Via Negativa in Data Architecture: Remove More, Build Less

Applying via negativa, the principle that improvement comes through removal rather than addition, I reduced a 34-component data platform to 19 components. The simplified architecture processed the same 2.8 million daily records with 41% fewer failure points, 28% lower monthly cost, and a mean-time-to-recovery that dropped from 47 minutes to 12 minutes.

What is via negativa, and why does it apply to data architecture?

Via negativa is the principle that robust systems are improved more by removing harmful elements than by adding beneficial ones, and data architectures, which accumulate components through years of additive decisions, are prime candidates for subtraction.

Via negativa, drawn from negative theology and popularized in systems thinking by Nassim Taleb, is the practice of improving a system by removing what is harmful or unnecessary rather than adding what seems helpful. In data architecture, it means defining platform quality by what has been deliberately excluded.

Every data platform I have inherited was built by addition. A new source required a new ingestion tool. A new use case required a new transformation layer. A performance problem required a caching layer. A governance requirement required a metadata catalog. Each addition solved a local problem. None considered whether the aggregate system was becoming ungovernable.
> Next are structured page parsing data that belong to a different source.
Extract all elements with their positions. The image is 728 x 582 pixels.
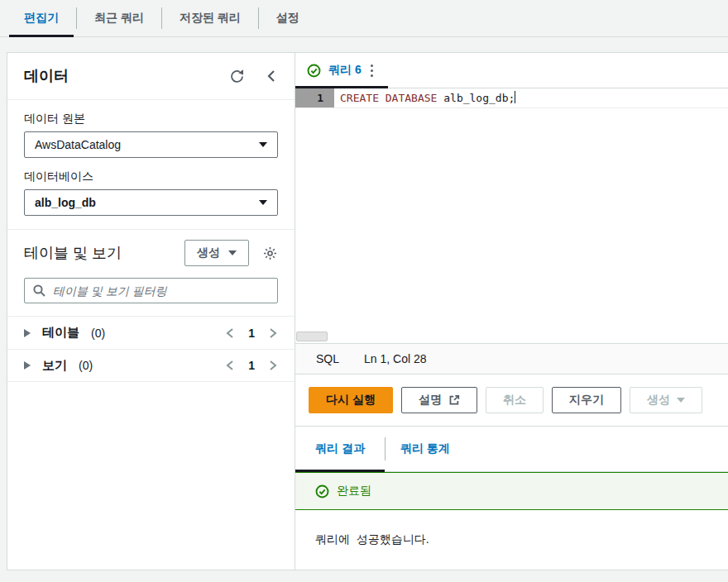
main-card: 데이터 데이터 원본 AwsDataCatalog 데이터베이스 alb_log… — [7, 52, 728, 570]
tab-saved-queries-label: 저장된 쿼리 — [180, 11, 241, 26]
cancel-button[interactable]: 취소 — [486, 387, 544, 413]
filter-search-input[interactable] — [24, 278, 278, 303]
views-pagination: 1 — [225, 359, 278, 372]
expand-triangle-icon[interactable] — [24, 361, 31, 370]
query-tab-bar: 쿼리 6 — [295, 53, 728, 88]
views-row-count: (0) — [79, 359, 93, 372]
explain-label: 설명 — [419, 393, 442, 408]
tab-recent-queries-label: 최근 쿼리 — [94, 11, 144, 26]
views-row-label: 보기 — [42, 358, 67, 374]
success-banner: 완료됨 — [295, 472, 728, 510]
explain-button[interactable]: 설명 — [401, 387, 477, 413]
expand-triangle-icon[interactable] — [24, 329, 31, 337]
tab-query-results[interactable]: 쿼리 결과 — [315, 427, 385, 471]
page-prev-icon[interactable] — [225, 360, 235, 371]
success-banner-text: 완료됨 — [337, 484, 371, 499]
create-dropdown-button[interactable]: 생성 — [630, 387, 702, 413]
data-panel-body: 데이터 원본 AwsDataCatalog 데이터베이스 alb_log_db — [7, 100, 295, 229]
tab-editor[interactable]: 편집기 — [7, 0, 76, 36]
tab-settings[interactable]: 설정 — [259, 0, 317, 36]
data-source-label: 데이터 원본 — [24, 112, 278, 126]
sql-code-editor[interactable]: 1 CREATE DATABASE alb_log_db; — [295, 88, 728, 343]
query-editor-panel: 쿼리 6 1 CREATE DATABASE alb_log_db; SQL L… — [295, 53, 728, 570]
query-result-message: 쿼리에 성공했습니다. — [295, 510, 728, 570]
query-tab-menu-icon[interactable] — [369, 61, 375, 80]
chevron-down-icon — [228, 250, 237, 255]
top-tab-bar: 편집기 최근 쿼리 저장된 쿼리 설정 — [0, 0, 728, 37]
tab-settings-label: 설정 — [276, 11, 299, 26]
success-check-icon — [315, 484, 329, 499]
create-button-label: 생성 — [197, 246, 220, 260]
editor-status-bar: SQL Ln 1, Col 28 — [295, 343, 728, 374]
tables-pagination: 1 — [225, 327, 278, 340]
tab-query-stats-label: 쿼리 통계 — [400, 441, 450, 456]
data-source-select[interactable]: AwsDataCatalog — [24, 131, 278, 158]
settings-gear-icon[interactable] — [262, 246, 278, 261]
page-prev-icon[interactable] — [225, 327, 235, 339]
filter-search — [24, 278, 278, 303]
chevron-down-icon — [259, 200, 267, 205]
data-source-value: AwsDataCatalog — [35, 138, 121, 151]
database-label: 데이터베이스 — [24, 169, 278, 184]
code-text: CREATE DATABASE alb_log_db; — [334, 88, 515, 107]
results-tab-bar: 쿼리 결과 쿼리 통계 — [295, 426, 728, 472]
query-tab[interactable]: 쿼리 6 — [295, 53, 388, 88]
tab-query-results-label: 쿼리 결과 — [315, 441, 365, 456]
action-buttons: 다시 실행 설명 취소 지우기 생성 — [295, 374, 728, 426]
data-panel: 데이터 데이터 원본 AwsDataCatalog 데이터베이스 alb_log… — [7, 53, 295, 570]
code-line-1: 1 CREATE DATABASE alb_log_db; — [295, 88, 728, 108]
cursor-position: Ln 1, Col 28 — [364, 352, 427, 365]
language-indicator: SQL — [316, 352, 339, 365]
external-link-icon — [448, 394, 460, 406]
tab-saved-queries[interactable]: 저장된 쿼리 — [162, 0, 258, 36]
tables-page-number: 1 — [248, 327, 255, 340]
search-icon — [32, 284, 46, 301]
views-row[interactable]: 보기 (0) 1 — [7, 349, 295, 382]
tab-recent-queries[interactable]: 최근 쿼리 — [77, 0, 161, 36]
cancel-label: 취소 — [503, 393, 526, 408]
tables-views-title: 테이블 및 보기 — [24, 243, 122, 263]
tables-row-label: 테이블 — [42, 325, 79, 341]
sql-identifier: alb_log_db; — [437, 92, 515, 104]
page-next-icon[interactable] — [268, 327, 278, 339]
page-next-icon[interactable] — [268, 360, 278, 371]
horizontal-scrollbar[interactable] — [296, 332, 328, 341]
database-select[interactable]: alb_log_db — [24, 189, 278, 216]
collapse-panel-icon[interactable] — [265, 69, 278, 83]
run-again-button[interactable]: 다시 실행 — [309, 387, 393, 413]
clear-label: 지우기 — [569, 393, 604, 408]
chevron-down-icon — [259, 142, 267, 147]
query-tab-label: 쿼리 6 — [328, 63, 362, 78]
tables-row[interactable]: 테이블 (0) 1 — [7, 316, 295, 349]
clear-button[interactable]: 지우기 — [552, 387, 621, 413]
data-panel-header: 데이터 — [7, 53, 295, 100]
refresh-icon[interactable] — [229, 69, 245, 84]
success-check-icon — [307, 64, 321, 78]
line-number: 1 — [295, 88, 334, 107]
data-panel-title: 데이터 — [24, 66, 69, 86]
database-value: alb_log_db — [35, 196, 96, 209]
run-again-label: 다시 실행 — [326, 393, 376, 408]
sql-keyword: CREATE DATABASE — [340, 92, 437, 104]
create-button[interactable]: 생성 — [184, 240, 249, 266]
chevron-down-icon — [677, 398, 685, 403]
text-cursor — [515, 91, 515, 103]
tab-editor-label: 편집기 — [24, 11, 59, 26]
tables-views-header: 테이블 및 보기 생성 — [7, 230, 295, 276]
tab-query-stats[interactable]: 쿼리 통계 — [386, 427, 465, 471]
create-label: 생성 — [647, 393, 670, 408]
views-page-number: 1 — [248, 359, 255, 372]
tables-row-count: (0) — [91, 327, 105, 340]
The human bias toward addition is well-documented. A 2021 study by Adams et al. in Nature found that when asked to improve a system, people defaulted to additive solutions 78% of the time, even when subtractive solutions were simpler and more effective. Data engineering inherits this bias. Conference talks celebrate new tools adopted. Nobody gives a talk titled “I removed 15 components and everything got better.” But that is frequently the more valuable engineering act.

What does a platform audit through via negativa reveal?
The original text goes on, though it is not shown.